[Opening Source records section]
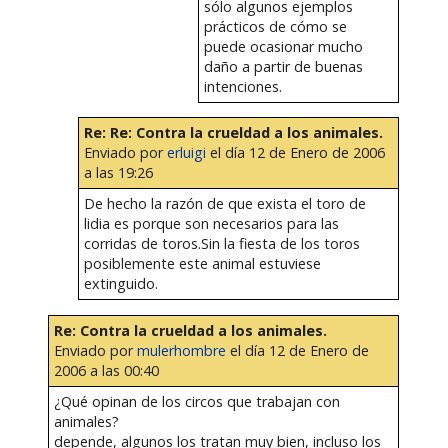
sólo algunos ejemplos
prácticos de cómo se
puede ocasionar mucho
daño a partir de buenas
intenciones.
Re: Re: Contra la crueldad a los animales.
Enviado por
erluigi
el día 12 de Enero de 2006
a las 19:26
De hecho la razón de que exista el toro de
lidia es porque son necesarios para las
corridas de toros.Sin la fiesta de los toros
posiblemente este animal estuviese
extinguido.
Re: Contra la crueldad a los animales.
Enviado por
mulerhombre
el día 12 de Enero de
2006 a las 00:40
¿Qué opinan de los circos que trabajan con
animales?
depende, algunos los tratan muy bien, incluso los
[Closing Source records section]
Exactly the lines from the one containing "que trabajan con" to the final line of the data, both included, should be printed, and nothing more.

¿Qué opinan de los circos que trabajan con
animales?
depende, algunos los tratan muy bien, incluso los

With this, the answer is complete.